You see, I was really afraid when my sons were babies. For some reason, I felt sure I’d have a kid with autism (I’m remembering that as I write this), but it was probably more like a fear of it than a foreshadowing of the future. Then my older son reached all those milestones, and then so did my younger son. Eye contact. Pointing and indicating things with interest. Talking to and making friends. Loving make believe. I felt I’d dodged a bullet. Having autism seemed like the scariest thing. Really. But once we seemed in the clear, I didn’t think about it for my family again, even after little by little, after age 3 and 4, his strengths and qualities slowly changed. See, I was super aware that if there was a sudden change, that I should be alarmed. But instead, like when a lobster is put into warm water and it slowly reaches a boil, I didn’t see the signs, and I didn’t shout for that kind of help. Even if we’d asked for ASD evaluation early on, I’m not sure he would have been diagnosed. His increasing struggles seemed to happen over such a long period of time. We didn’t have a name for the subtle changes that happened over the years. I felt the heat rising. Our whole family did. Our stress has been at a boiling point. But we didn’t know why.

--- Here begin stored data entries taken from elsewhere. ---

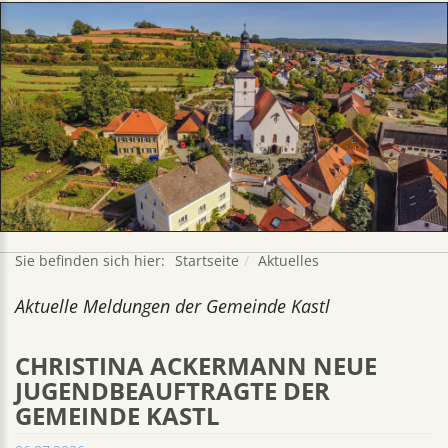
Sie befinden sich hier:
Startseite
Aktuelles
Aktuelle Meldungen der Gemeinde Kastl
CHRISTINA ACKERMANN NEUE
JUGENDBEAUFTRAGTE DER
GEMEINDE KASTL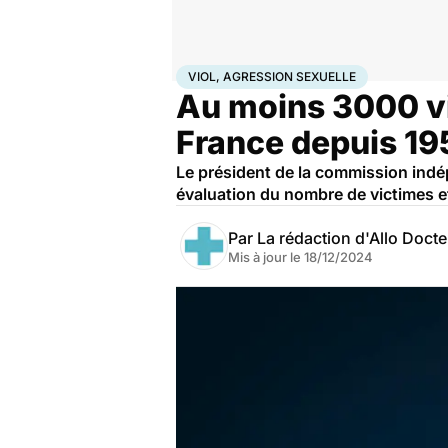
Accueil
Santé
Viol, agression sexuelle
VIOL, AGRESSION SEXUELLE
Au moins 3000 vi
France depuis 19
Le président de la commission indép
évaluation du nombre de victimes e
Par
La rédaction d'Allo Doct
Mis à jour le
18/12/2024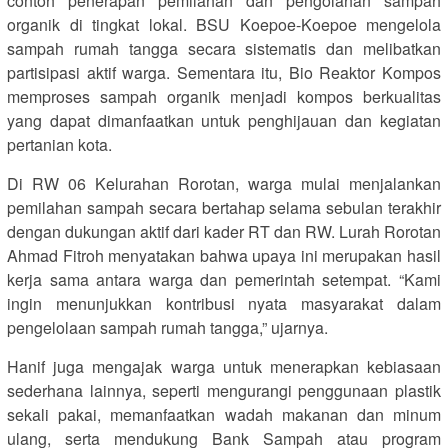
contoh penerapan pemilahan dan pengolahan sampah
organik di tingkat lokal. BSU Koepoe-Koepoe mengelola
sampah rumah tangga secara sistematis dan melibatkan
partisipasi aktif warga. Sementara itu, Bio Reaktor Kompos
memproses sampah organik menjadi kompos berkualitas
yang dapat dimanfaatkan untuk penghijauan dan kegiatan
pertanian kota.
Di RW 06 Kelurahan Rorotan, warga mulai menjalankan
pemilahan sampah secara bertahap selama sebulan terakhir
dengan dukungan aktif dari kader RT dan RW. Lurah Rorotan
Ahmad Fitroh menyatakan bahwa upaya ini merupakan hasil
kerja sama antara warga dan pemerintah setempat. “Kami
ingin menunjukkan kontribusi nyata masyarakat dalam
pengelolaan sampah rumah tangga,” ujarnya.
Hanif juga mengajak warga untuk menerapkan kebiasaan
sederhana lainnya, seperti mengurangi penggunaan plastik
sekali pakai, memanfaatkan wadah makanan dan minum
ulang, serta mendukung Bank Sampah atau program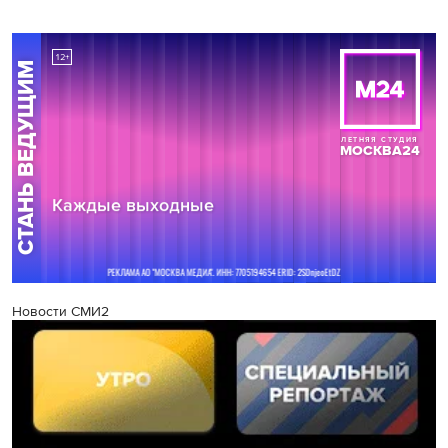
Новости СМИ2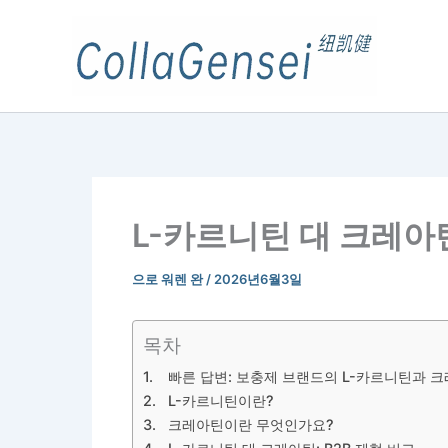
L-카르니틴 대 크레아
으로
워렌 완
/
2026년6월3일
목차
빠른 답변: 보충제 브랜드의 L-카르니틴과 
L-카르니틴이란?
크레아틴이란 무엇인가요?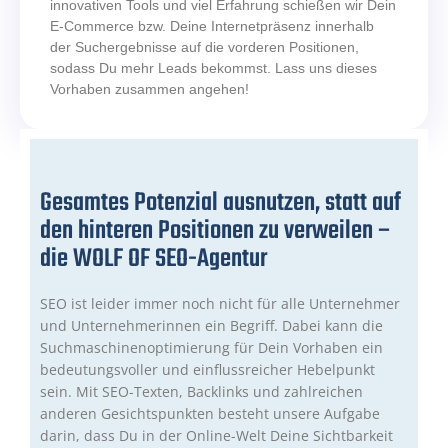
innovativen Tools und viel Erfahrung schießen wir Dein
E-Commerce bzw. Deine Internetpräsenz innerhalb
der Suchergebnisse auf die vorderen Positionen,
sodass Du mehr Leads bekommst. Lass uns dieses
Vorhaben zusammen angehen!
Gesamtes Potenzial ausnutzen, statt auf
den hinteren Positionen zu verweilen –
die WOLF OF SEO-Agentur
SEO ist leider immer noch nicht für alle Unternehmer
und Unternehmerinnen ein Begriff. Dabei kann die
Suchmaschinenoptimierung für Dein Vorhaben ein
bedeutungsvoller und einflussreicher Hebelpunkt
sein. Mit SEO-Texten, Backlinks und zahlreichen
anderen Gesichtspunkten besteht unsere Aufgabe
darin, dass Du in der Online-Welt Deine Sichtbarkeit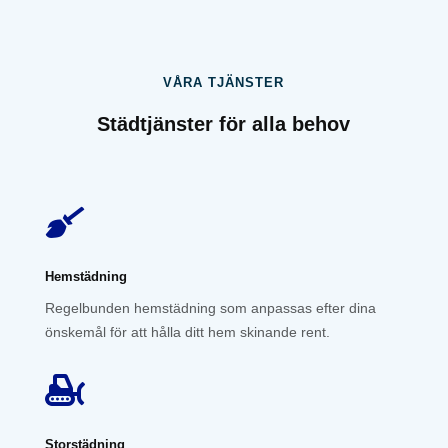
VÅRA TJÄNSTER
Städtjänster för alla behov

Hemstädning
Regelbunden hemstädning som anpassas efter dina
önskemål för att hålla ditt hem skinande rent.

Storstädning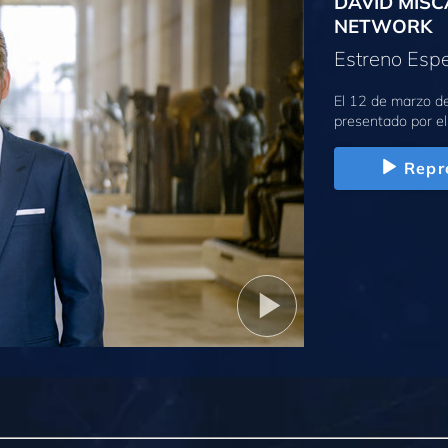
DAVID MISC
NETWORK
Estreno Espe
El 12 de marzo d
presentado por el
Repr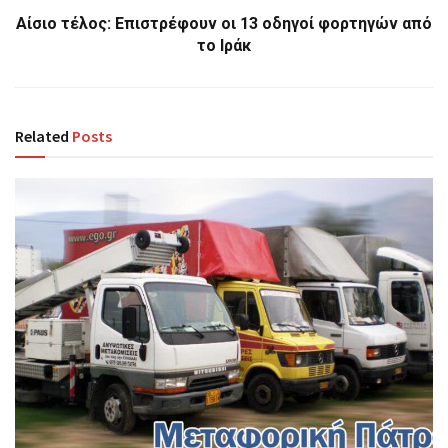
Αίσιο τέλος: Επιστρέφουν οι 13 οδηγοί φορτηγών από
το Ιράκ
Related
Posts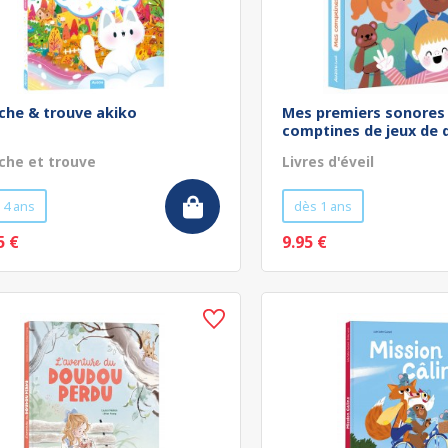
che & trouve akiko
Mes premiers sonores
comptines de jeux de 
che et trouve
Livres d'éveil
 4 ans
dès 1 ans
5 €
9.95 €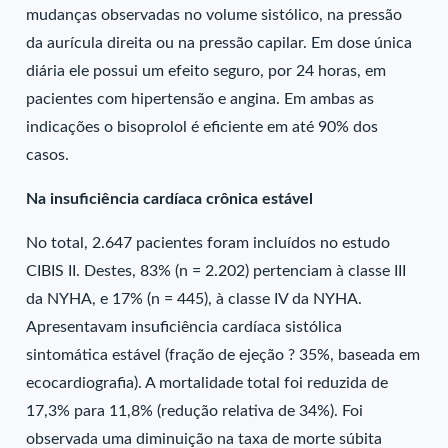
mudanças observadas no volume sistólico, na pressão
da aurícula direita ou na pressão capilar. Em dose única
diária ele possui um efeito seguro, por 24 horas, em
pacientes com hipertensão e angina. Em ambas as
indicações o bisoprolol é eficiente em até 90% dos
casos.
Na insuficiência cardíaca crônica estável
No total, 2.647 pacientes foram incluídos no estudo
CIBIS II. Destes, 83% (n = 2.202) pertenciam à classe III
da NYHA, e 17% (n = 445), à classe IV da NYHA.
Apresentavam insuficiência cardíaca sistólica
sintomática estável (fração de ejeção ? 35%, baseada em
ecocardiografia). A mortalidade total foi reduzida de
17,3% para 11,8% (redução relativa de 34%). Foi
observada uma diminuição na taxa de morte súbita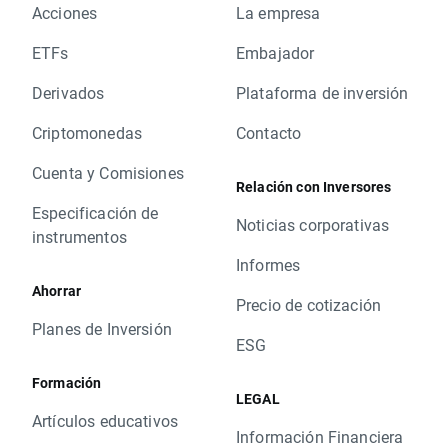
Acciones
La empresa
ETFs
Embajador
Derivados
Plataforma de inversión
Criptomonedas
Contacto
Cuenta y Comisiones
Relación con Inversores
Especificación de
Noticias corporativas
instrumentos
Informes
Ahorrar
Precio de cotización
Planes de Inversión
ESG
Formación
LEGAL
Artículos educativos
Información Financiera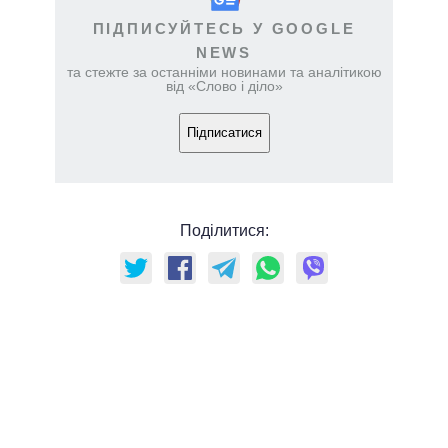
ПІДПИСУЙТЕСЬ У GOOGLE
NEWS
та стежте за останніми новинами та аналітикою
від «Слово і діло»
Підписатися
Поділитися:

So we got the referral for autism spectrum disorder evaluation, and yesterday we left our house around seven-thirty in the morning and we got to our appointment in San Francisco by nine (thanks to Waze we were early!). Our appointment lasted until two-thirty. They weren’t slow, it’s just that my son had that hard of a time. The doctors were so very thorough. Even though I’d already sent in a huge pack of papers from old evaluations, from school testing results to report cards and teacher evals, they still went through our life with a fine toothed comb. They also spent time with our son doing cognitive games (um, he passed with such flying colors, my son was even making up tricks to make the game more interesting to himself; they had no need to finish the games), and doing a social evaluation thing that has a name like ADOS or something. My husband and I ended up being in the room because our son was too anxious without us there. Normally parents don’t get to watch. But now that we were in this ASD center and looking at my son in the ASD light… I could see it. I mean, I had a strong feeling going into the appt that ASD was the right track. I hoped to God they’d see it too, if that’s what he had. But seeing it in action at an evaluation appointment like this is a whole other thing entirely. It was so clear. I saw the way my son didn’t respond to social connections, the way he often used long quotes from television or YouTube shows to express himself, the way he demanded literal answers. And when us parents were interviewed separately from him, all the questions of “did he ever _____” regarding a milestone, then saying “yes, well, i guess he used to do that… I guess he stopped at some point” and realizing I was replying that way over and over again.
OMG. How did I not notice?
But we’re okay. We’re okay now, and we’ll keep being okay. I have so much to learn about the world as my son sees it. I want to help him join his world to our world. I want to help him make sense of it all. I want to appreciate his point of view. To know that the way I see it, the way most or many of us see the world, that it doesn’t make sense to him, but what he sees, that’s a thing too, it’s an important thing. I want to understand him better. And trust his actual intentions instead of only seeing the resistance and frustration. I’m looking forward to learning these things. That’s all for now. My son just finished his in-home school session with the teacher that comes out to our house. I’ll write more later. This is only the beginning for us.